Now suppose that the wheels had been rotated in the opposite direction and the same form of curve would be produced, but it would run in the opposite direction, and these two curves may be utilized to form teeth, as in [Fig. 22], the points on the wheel a working against the curved sides of the teeth on b.

Fig. 23.

To render such a pair of wheels useful in practice, all that is necessary is to diminish the teeth on b without altering the nature of the curves, and increase the diameter of the points on a, making them into rungs or pins, thus forming the wheels into what is termed a wheel and lantern, which are illustrated in [Fig. 23].

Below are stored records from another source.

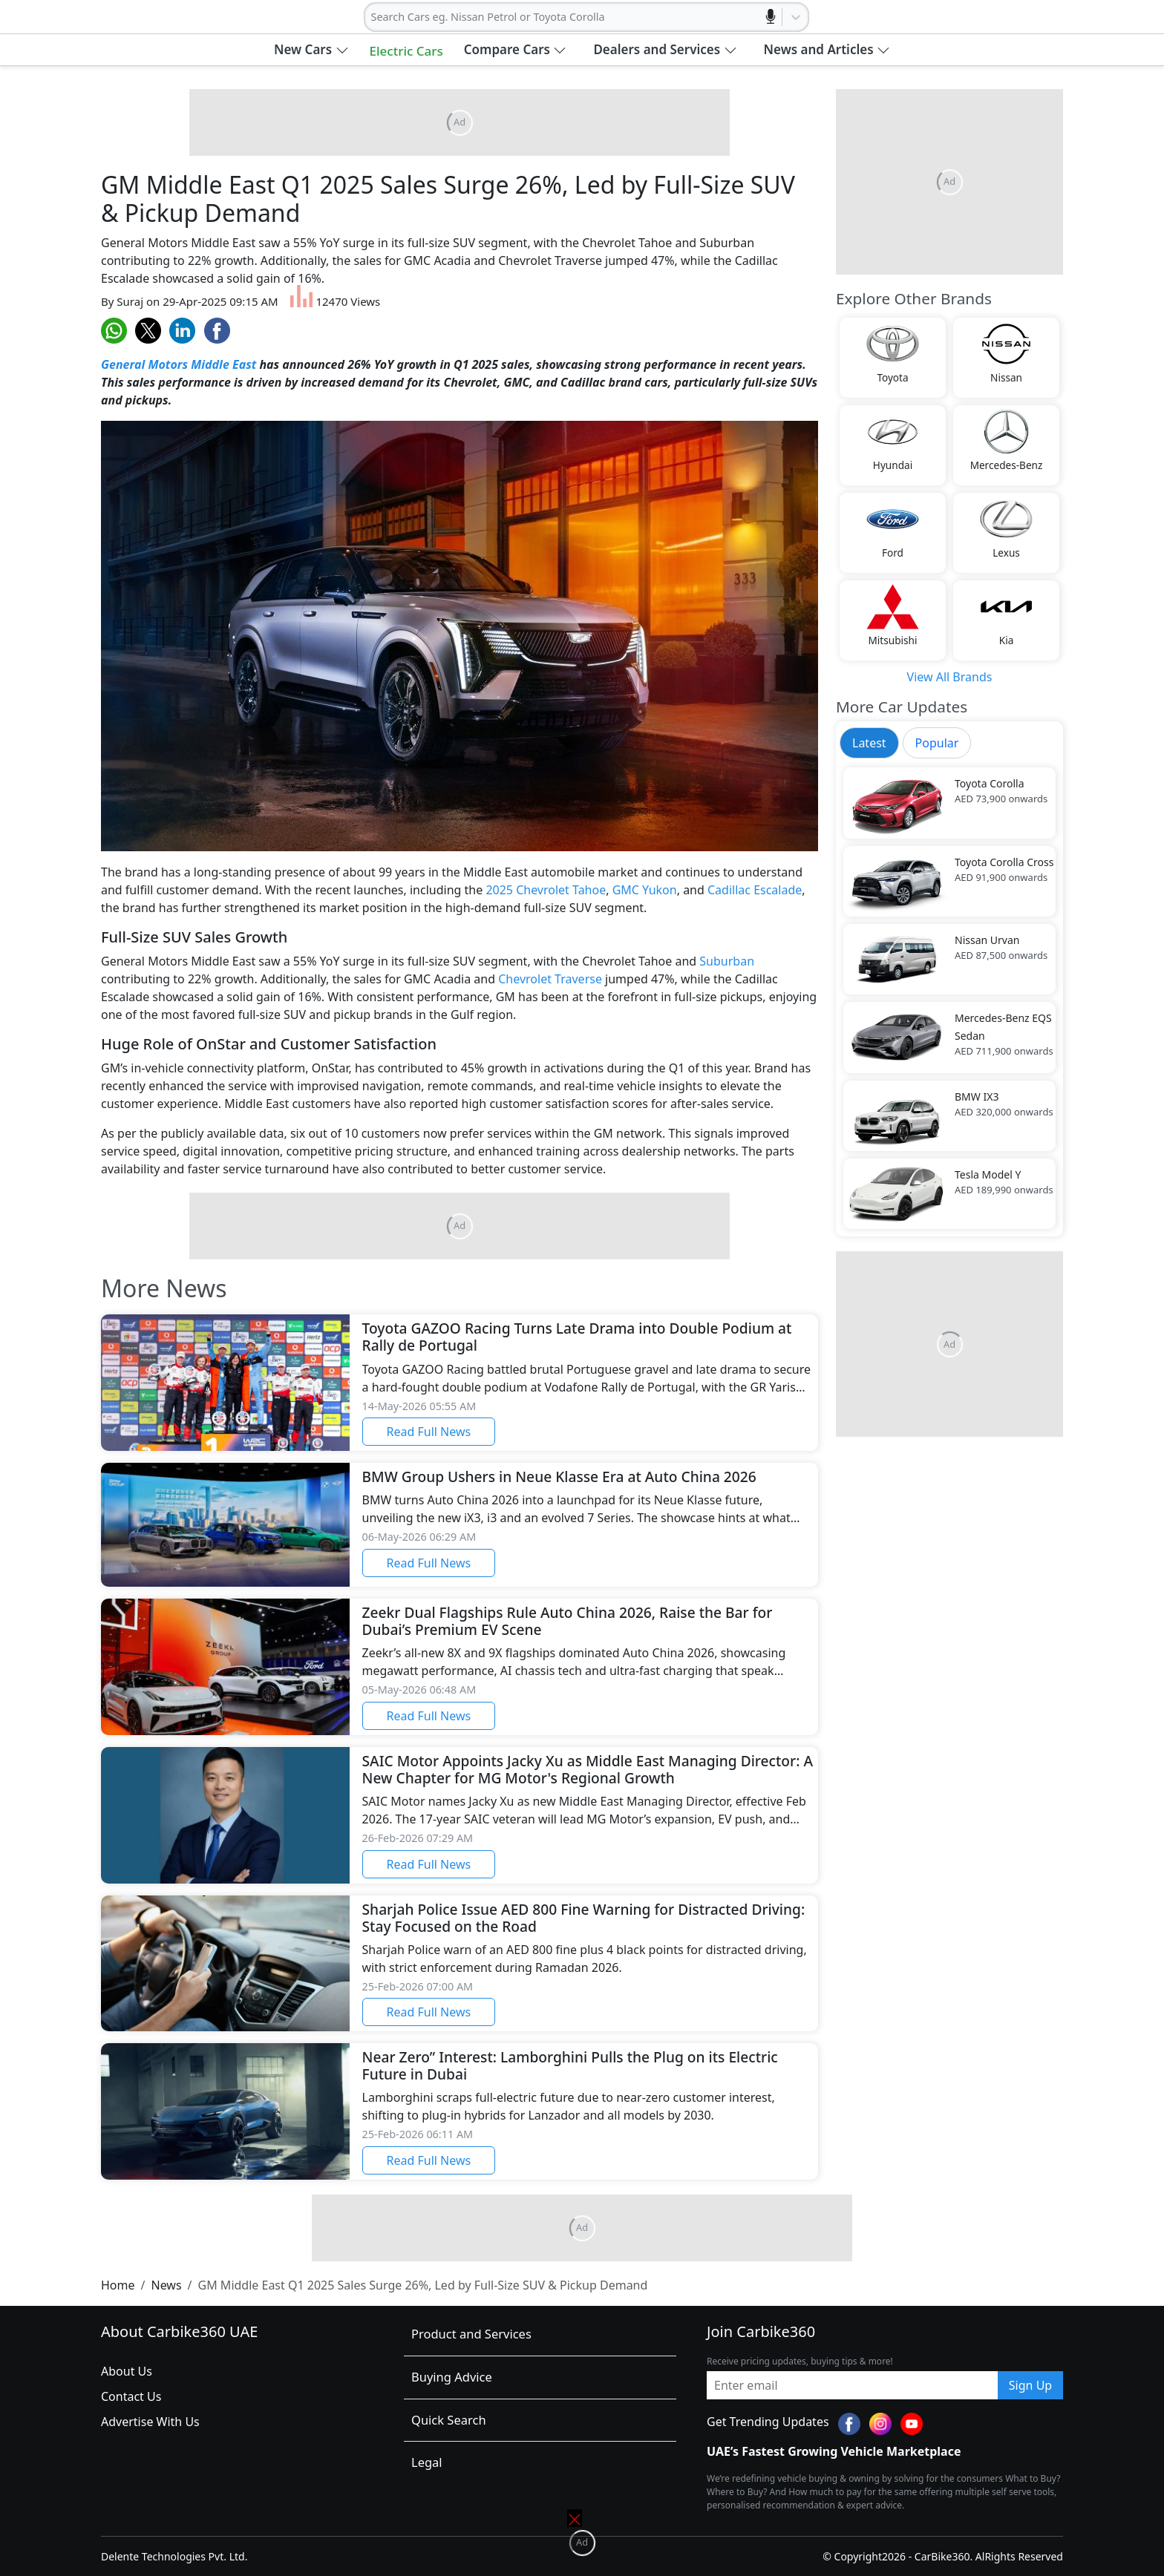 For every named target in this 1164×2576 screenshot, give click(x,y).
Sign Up (1030, 2385)
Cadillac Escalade (754, 890)
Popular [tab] (937, 743)
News (166, 2285)
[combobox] (372, 17)
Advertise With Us (150, 2421)
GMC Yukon (644, 890)
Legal (426, 2462)
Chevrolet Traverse (550, 979)
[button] (311, 49)
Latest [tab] (869, 743)
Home (118, 2285)
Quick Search (448, 2419)
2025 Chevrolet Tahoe (545, 890)
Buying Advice (451, 2376)
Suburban (726, 961)
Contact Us (131, 2396)
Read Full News (429, 1431)
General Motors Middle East (178, 364)
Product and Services (471, 2333)
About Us (126, 2371) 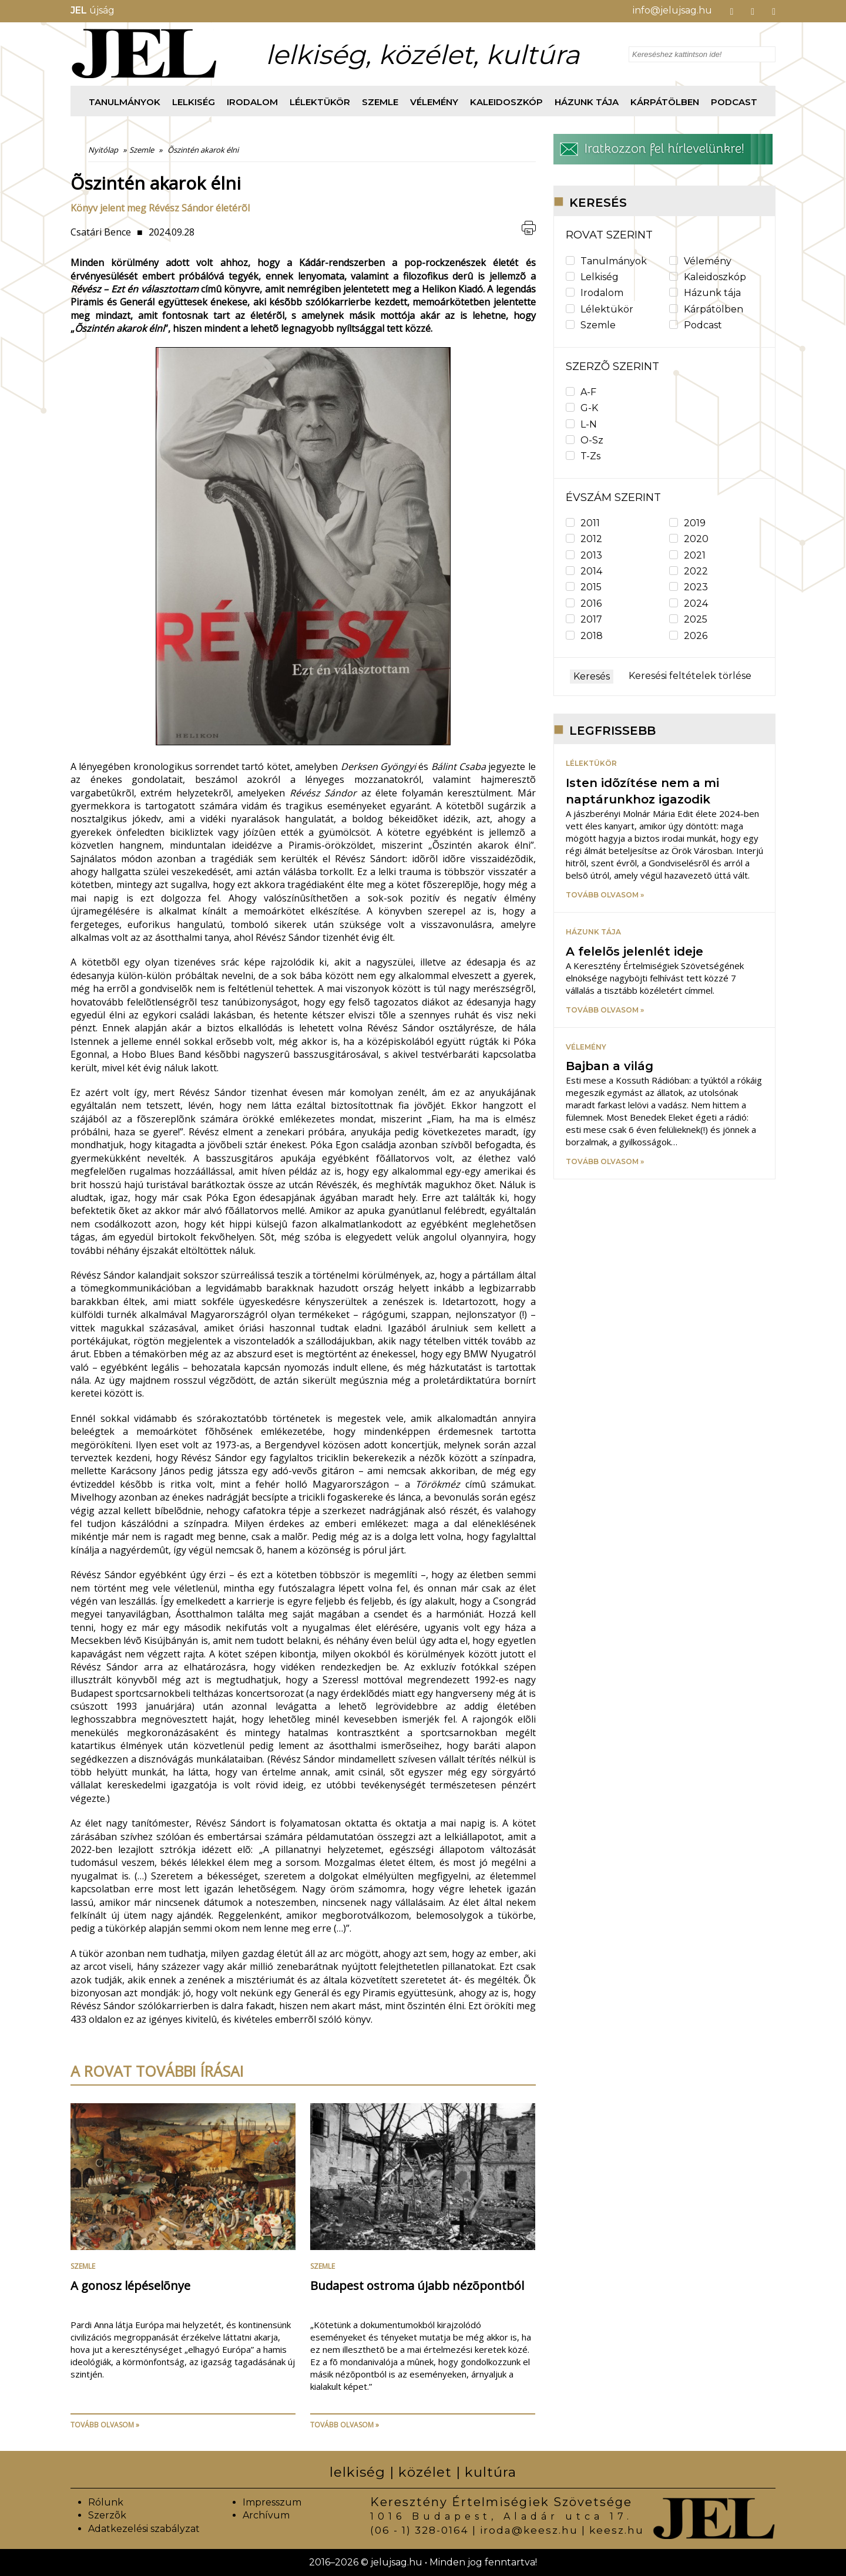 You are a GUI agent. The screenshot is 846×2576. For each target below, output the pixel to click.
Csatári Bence (100, 232)
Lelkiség (193, 101)
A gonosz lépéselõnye (130, 2285)
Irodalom (252, 101)
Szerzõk (107, 2515)
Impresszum (272, 2502)
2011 (583, 523)
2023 (688, 587)
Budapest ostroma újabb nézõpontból (417, 2285)
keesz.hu (616, 2530)
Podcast (734, 101)
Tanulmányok (124, 101)
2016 (584, 603)
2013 (584, 555)
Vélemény (434, 101)
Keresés (591, 676)
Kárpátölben (664, 101)
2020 (689, 538)
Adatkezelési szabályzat (144, 2528)
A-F (581, 392)
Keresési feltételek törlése (690, 675)
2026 (688, 635)
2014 (584, 571)
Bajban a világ (609, 1066)
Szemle (380, 101)
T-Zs (583, 456)
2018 (584, 635)
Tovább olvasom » (104, 2425)
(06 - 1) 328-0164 (419, 2530)
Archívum (266, 2515)
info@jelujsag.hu (672, 10)
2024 (688, 603)
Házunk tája (587, 101)
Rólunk (105, 2502)
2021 (687, 555)
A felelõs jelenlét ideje (634, 951)
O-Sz (584, 440)
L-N (581, 424)
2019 (687, 523)
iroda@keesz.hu (529, 2530)
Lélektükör (320, 101)
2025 (688, 619)
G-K (582, 407)
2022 (688, 571)
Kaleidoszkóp (506, 101)
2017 (584, 619)
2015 (584, 587)
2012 (584, 538) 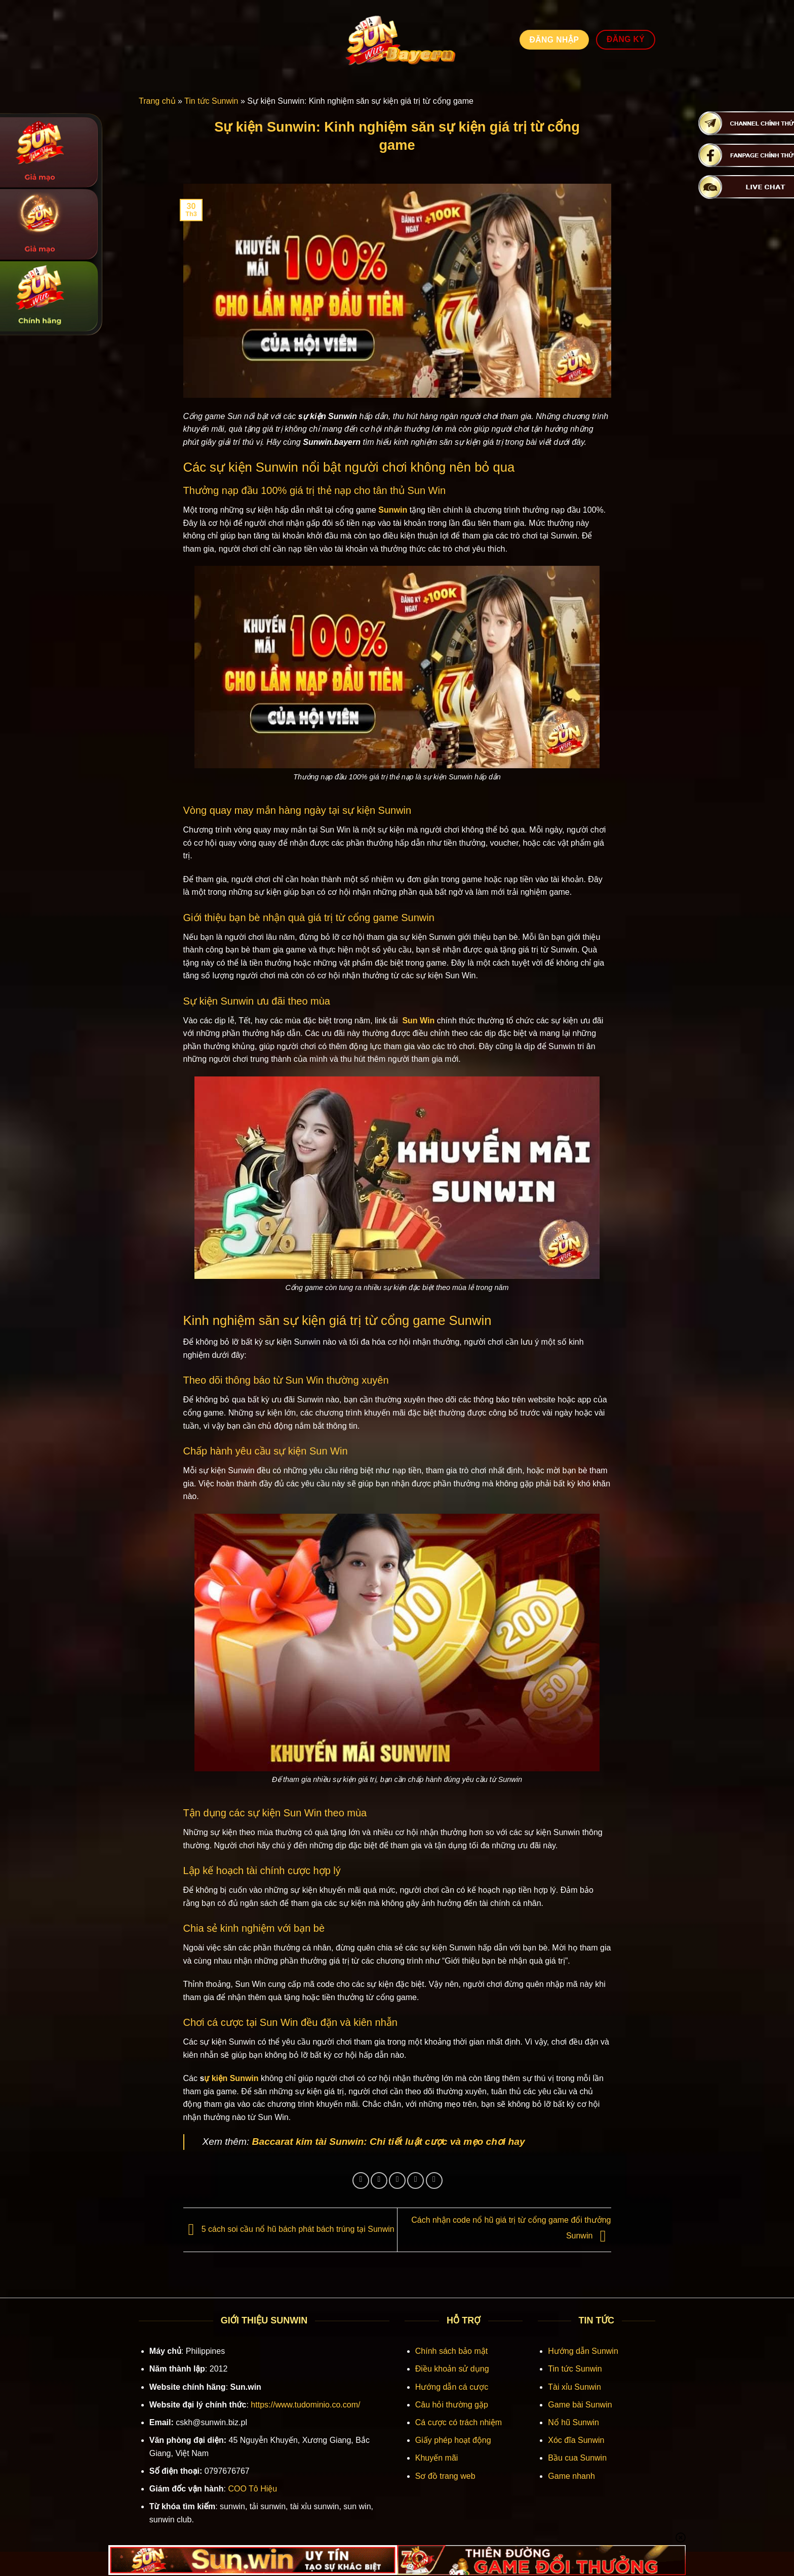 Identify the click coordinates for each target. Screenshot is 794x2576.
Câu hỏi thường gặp (451, 2404)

a represents the pinion (or lantern), and b the wheel, and c, c, the primitive teeth reduced in thickness to receive the pins on a. This reduction we may make by setting a pair of compasses to the radius of the rung and describing half-circles at the bottom of the spaces in b. We may then set a pair of compasses to the curve of c, and mark off the faces of the teeth of b to meet the half-circles at the pitch line, and reduce the teeth heights so as to leave the points of the proper thickness; having in this operation maintained the same epicycloidal curves, but brought them closer together and made them shorter. It is obvious, however, that such a method of communicating rotary motion is unsuited to the transmission of much power; because of the weakness of, and small amount of wearing surface on, the points or rungs in a.

Fig. 24.

In place of points or rungs we may have radial lines, these lines, representing the surfaces of ribs, set equidistant on the radial face of the pinion, as in [Fig. 24]. To determine the epicycloidal curves for the faces of teeth to work with these radial lines, we may take a generating circle c, of half the diameter of a, and cause it to roll in contact with the internal circumference of a, and a tracing point fixed in the circumference of c will draw the radial lines shown upon a. The circumstances will not be altered if we suppose the three circles, a, b, c, to be movable about their fixed centres, and let their centres be in a straight line; and if, under these circumstances, we suppose rotation to be imparted to the three circles, through frictional contact of their perimeters, a tracing point on the circumference of c would trace the epicycloids shown upon b and the radial lines shown upon a, evidencing the capability of one to impart uniform rotary motion to the other.